Washington (CNN) - Republican Florida Rep. Connie Mack called Venezuela President Hugo Chavez a "thugocrat" during a speech at the Conservative Political Action Conference (CPAC) Saturday where the three-term congressman also called for a "full-scale economic embargo" on the country.
CPAC is the largest annual gathering of conservative-minded activists, which this year is extra-important because it's the first cattle-call of potential 2012 Republican presidential candidates.
"My assignment will be to spend time on a clear and present danger rising on the horizon, a danger that this administration has not previously understood: I'm talking about Hugo Chavez," he began. "For too long administrations, former administrations and the current administration have thought of Chavez as the crown king of Caracas, entertaining throngs so he can rob them."

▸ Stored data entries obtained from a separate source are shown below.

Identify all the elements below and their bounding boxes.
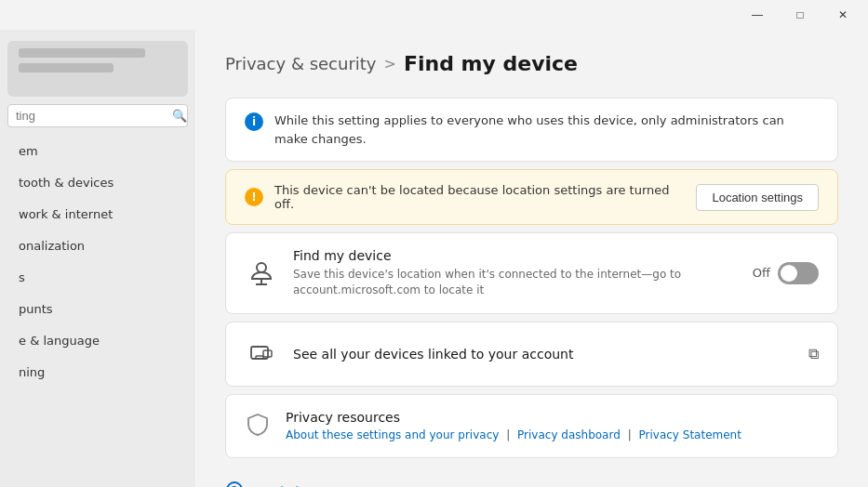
- warning-banner-text: This device can't be located because loc…: [274, 183, 685, 211]
- all-devices-icon: [245, 337, 278, 371]
- privacy-title: Privacy resources: [286, 410, 741, 425]
- all-devices-card[interactable]: See all your devices linked to your acco…: [225, 322, 838, 387]
- device-icon: [245, 257, 278, 290]
- help-section: ? Get help Give feedback: [225, 473, 838, 487]
- svg-rect-4: [256, 356, 263, 359]
- sidebar-top-line1: [19, 48, 145, 58]
- minimize-button[interactable]: —: [736, 0, 779, 30]
- privacy-sep-0: |: [506, 428, 510, 441]
- sidebar-item-4[interactable]: s: [4, 262, 192, 293]
- find-my-device-card: Find my device Save this device's locati…: [225, 232, 838, 314]
- sidebar-item-3[interactable]: onalization: [4, 230, 192, 261]
- external-link-icon: ⧉: [808, 345, 819, 362]
- svg-text:?: ?: [232, 484, 238, 487]
- search-box[interactable]: 🔍: [7, 104, 188, 127]
- svg-point-0: [257, 263, 266, 272]
- info-banner: i While this setting applies to everyone…: [225, 98, 838, 162]
- privacy-link-1[interactable]: Privacy dashboard: [517, 428, 621, 441]
- device-desc: Save this device's location when it's co…: [293, 267, 738, 298]
- location-settings-button[interactable]: Location settings: [696, 184, 819, 211]
- privacy-sep-1: |: [628, 428, 632, 441]
- breadcrumb-current: Find my device: [404, 52, 578, 75]
- toggle-area: Off: [753, 262, 819, 284]
- close-button[interactable]: ✕: [821, 0, 864, 30]
- sidebar-item-2[interactable]: work & internet: [4, 199, 192, 230]
- sidebar-item-7[interactable]: ning: [4, 357, 192, 388]
- warning-banner: ! This device can't be located because l…: [225, 169, 838, 225]
- privacy-icon: [245, 412, 271, 442]
- breadcrumb-parent[interactable]: Privacy & security: [225, 54, 377, 73]
- breadcrumb-separator: >: [384, 55, 396, 72]
- sidebar-item-0[interactable]: em: [4, 136, 192, 166]
- info-icon: i: [245, 112, 263, 131]
- sidebar-item-5[interactable]: punts: [4, 294, 192, 324]
- sidebar-top-line2: [19, 63, 114, 72]
- title-bar: — □ ✕: [0, 0, 868, 30]
- info-banner-text: While this setting applies to everyone w…: [274, 112, 819, 148]
- get-help-icon: ?: [225, 480, 244, 487]
- breadcrumb: Privacy & security > Find my device: [225, 52, 838, 75]
- device-info: Find my device Save this device's locati…: [293, 248, 738, 298]
- toggle-label: Off: [753, 266, 770, 280]
- app-body: 🔍 em tooth & devices work & internet ona…: [0, 30, 868, 487]
- privacy-resources-card: Privacy resources About these settings a…: [225, 394, 838, 458]
- search-input[interactable]: [16, 109, 172, 123]
- get-help-item[interactable]: ? Get help: [225, 473, 838, 487]
- sidebar-top: [7, 41, 188, 97]
- find-my-device-toggle[interactable]: [778, 262, 819, 284]
- privacy-link-2[interactable]: Privacy Statement: [639, 428, 741, 441]
- content-area: Privacy & security > Find my device i Wh…: [195, 30, 868, 487]
- privacy-link-0[interactable]: About these settings and your privacy: [286, 428, 499, 441]
- search-icon: 🔍: [172, 109, 187, 123]
- device-title: Find my device: [293, 248, 738, 263]
- maximize-button[interactable]: □: [779, 0, 821, 30]
- sidebar-items: em tooth & devices work & internet onali…: [0, 135, 195, 487]
- sidebar-item-1[interactable]: tooth & devices: [4, 167, 192, 198]
- all-devices-text: See all your devices linked to your acco…: [293, 347, 794, 362]
- privacy-links: About these settings and your privacy | …: [286, 428, 741, 441]
- privacy-content: Privacy resources About these settings a…: [286, 410, 741, 441]
- sidebar: 🔍 em tooth & devices work & internet ona…: [0, 30, 195, 487]
- sidebar-item-6[interactable]: e & language: [4, 325, 192, 356]
- warning-icon: !: [245, 188, 263, 206]
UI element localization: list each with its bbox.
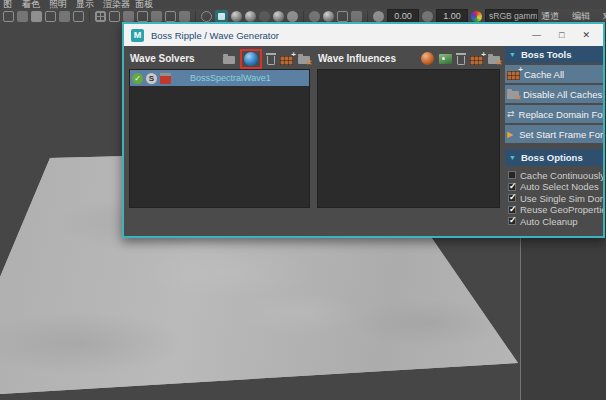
checkbox-auto-select-nodes[interactable]: ✓ Auto Select Nodes [505, 181, 603, 192]
exposure-field[interactable]: 0.00 [387, 9, 419, 23]
cache-influence-icon[interactable] [470, 56, 483, 65]
dialog-title: Boss Ripple / Wave Generator [151, 30, 279, 41]
button-label: Disable All Caches [523, 89, 602, 100]
safe-title-icon[interactable] [179, 11, 190, 22]
maximize-button[interactable]: □ [559, 30, 564, 40]
wave-influences-list[interactable] [317, 69, 500, 208]
toolbar-separator [195, 11, 196, 22]
wave-solvers-header: Wave Solvers [130, 50, 310, 67]
chevron-down-icon: ▼ [509, 51, 516, 58]
checkbox-cache-continuously[interactable]: Cache Continuously [505, 170, 603, 181]
grid-icon[interactable] [95, 11, 106, 22]
color-management-icon[interactable] [471, 11, 482, 22]
create-influence-icon[interactable] [421, 52, 434, 65]
delete-influence-icon[interactable] [457, 56, 465, 65]
wave-solvers-list[interactable]: ✓ S BossSpectralWave1 [129, 69, 310, 208]
film-gate-icon[interactable] [109, 11, 120, 22]
menu-show[interactable]: 显示 [76, 0, 94, 9]
disable-solver-cache-icon[interactable] [298, 56, 310, 64]
toolbar-separator [303, 11, 304, 22]
select-camera-icon[interactable] [3, 11, 14, 22]
minimize-button[interactable]: — [532, 30, 541, 40]
button-label: Cache All [524, 69, 564, 80]
boss-tools-column: ▼ Boss Tools Cache All Disable All Cache… [505, 46, 603, 236]
cache-all-button[interactable]: Cache All [505, 65, 603, 83]
shadows-icon[interactable] [259, 11, 270, 22]
disable-all-caches-button[interactable]: Disable All Caches [505, 85, 603, 103]
button-label: Set Start Frame For Al [519, 129, 603, 140]
channel-box-menu-edit[interactable]: 编辑 [572, 10, 590, 23]
menu-shading[interactable]: 着色 [22, 0, 40, 9]
set-start-frame-icon: ▶ [507, 130, 513, 139]
dialog-body: Wave Solvers ✓ S BossSpectralWa [124, 46, 603, 236]
checkbox-label: Auto Select Nodes [520, 181, 599, 192]
camera-attributes-icon[interactable] [31, 11, 42, 22]
disable-all-caches-icon [507, 91, 519, 99]
list-item[interactable]: ✓ S BossSpectralWave1 [130, 70, 309, 86]
menu-renderer[interactable]: 渲染器 [103, 0, 130, 9]
shaded-mode-icon[interactable] [215, 10, 228, 23]
import-solver-icon[interactable] [223, 56, 235, 64]
wave-solvers-label: Wave Solvers [130, 53, 195, 64]
use-all-lights-icon[interactable] [245, 11, 256, 22]
solo-badge-icon[interactable]: S [146, 73, 157, 84]
viewport-toolbar: 0.00 1.00 sRGB gamma 通道 编辑 对象 [0, 9, 606, 23]
checkbox-label: Use Single Sim Domain [520, 193, 603, 204]
wave-solvers-toolbar [223, 49, 310, 69]
resolution-gate-icon[interactable] [123, 11, 134, 22]
cache-solver-icon[interactable] [280, 56, 293, 65]
boss-options-header[interactable]: ▼ Boss Options [505, 149, 603, 166]
delete-solver-icon[interactable] [267, 56, 275, 65]
channel-box-menu: 通道 编辑 对象 [541, 10, 606, 23]
textured-mode-icon[interactable] [231, 11, 242, 22]
checkbox-icon [508, 171, 516, 179]
channel-box-menu-channels[interactable]: 通道 [541, 10, 559, 23]
checkbox-auto-cleanup[interactable]: ✓ Auto Cleanup [505, 216, 603, 227]
enabled-check-icon[interactable]: ✓ [132, 73, 143, 84]
menu-view[interactable]: 图 [3, 0, 12, 9]
solver-name: BossSpectralWave1 [190, 73, 271, 83]
set-start-frame-button[interactable]: ▶ Set Start Frame For Al [505, 125, 603, 143]
exposure-icon[interactable] [373, 11, 384, 22]
safe-action-icon[interactable] [165, 11, 176, 22]
wave-influences-header: Wave Influences [318, 50, 500, 67]
wireframe-icon[interactable] [201, 11, 212, 22]
wave-influences-label: Wave Influences [318, 53, 396, 64]
checkbox-use-single-sim-domain[interactable]: ✓ Use Single Sim Domain [505, 193, 603, 204]
motion-blur-icon[interactable] [287, 11, 298, 22]
window-icon[interactable] [337, 11, 348, 22]
cache-state-icon[interactable] [160, 73, 171, 84]
clipboard-icon[interactable] [351, 11, 362, 22]
boss-tools-header[interactable]: ▼ Boss Tools [505, 46, 603, 63]
checkbox-icon: ✓ [508, 194, 516, 202]
gamma-icon[interactable] [422, 11, 433, 22]
boss-tools-label: Boss Tools [521, 49, 572, 60]
checkbox-icon: ✓ [508, 217, 516, 225]
lock-camera-icon[interactable] [17, 11, 28, 22]
menu-panels[interactable]: 面板 [135, 0, 153, 9]
replace-domain-icon: ⇄ [507, 109, 515, 119]
checkbox-reuse-geoproperties[interactable]: ✓ Reuse GeoProperties [505, 204, 603, 215]
disable-influence-cache-icon[interactable] [488, 56, 500, 64]
gate-mask-icon[interactable] [137, 11, 148, 22]
close-button[interactable]: ✕ [582, 30, 590, 40]
create-spectral-wave-icon[interactable] [244, 52, 258, 66]
replace-domain-button[interactable]: ⇄ Replace Domain For A [505, 105, 603, 123]
ambient-occlusion-icon[interactable] [273, 11, 284, 22]
window-controls: — □ ✕ [532, 30, 596, 40]
bookmark-icon[interactable] [45, 11, 56, 22]
checkbox-icon: ✓ [508, 183, 516, 191]
image-influence-icon[interactable] [439, 54, 452, 64]
xray-icon[interactable] [323, 11, 334, 22]
pan-zoom-icon[interactable] [73, 11, 84, 22]
isolate-select-icon[interactable] [309, 11, 320, 22]
gamma-field[interactable]: 1.00 [436, 9, 468, 23]
annotation-red-box [240, 49, 262, 69]
menu-lighting[interactable]: 照明 [49, 0, 67, 9]
toolbar-separator [367, 11, 368, 22]
dialog-titlebar[interactable]: M Boss Ripple / Wave Generator — □ ✕ [124, 24, 603, 46]
checkbox-label: Cache Continuously [520, 170, 603, 181]
field-chart-icon[interactable] [151, 11, 162, 22]
image-plane-icon[interactable] [59, 11, 70, 22]
dialog-window: M Boss Ripple / Wave Generator — □ ✕ Wav… [122, 22, 605, 238]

Mack sounded off on the United States' cordial treatment of Chavez at meetings of the United Nations after Chavez "declared the U.S. to be his enemy." Citing Chavez's "suppression of broadcasters and the press," "throwing DEA agents out of the country," "double-digit inflation," in Venezuela, "aiding and abetting the transit of terrorists, and "making Venezuela an accomplice in the drug trade," Mack compared the Venezuelan leader to Iranian President Mahmoud Ahmadinejad.
"We ought to treat Chavez the way we treat Ahmadinejad... no ignoring the menace of what Chavez has called the Iranian-Venezuelan axis of unity," he said.
And the congressman had few kind words for Joe Kennedy, who he criticized for working with Citgo, the Venezuelan government-owned and U.S. incorporated oil company. Referring to him as a "low man with a great name," he stated "It is a disgrace that this man is the front man of Chavez's oil campaign here in the United States."
The only action to meet the "clear and rising danger," Mack said, is to cease "financing Chavez's war against us" and put Venezuela on the state-sponsored terrorist list. Instead, he called for domestic drilling "across the United States and in our waters" and an increase in Canadian supply of oil.
"Our story is a story Americans want to hear, not Hugo Chavez's story. It's time to be a defender of freedom," he said.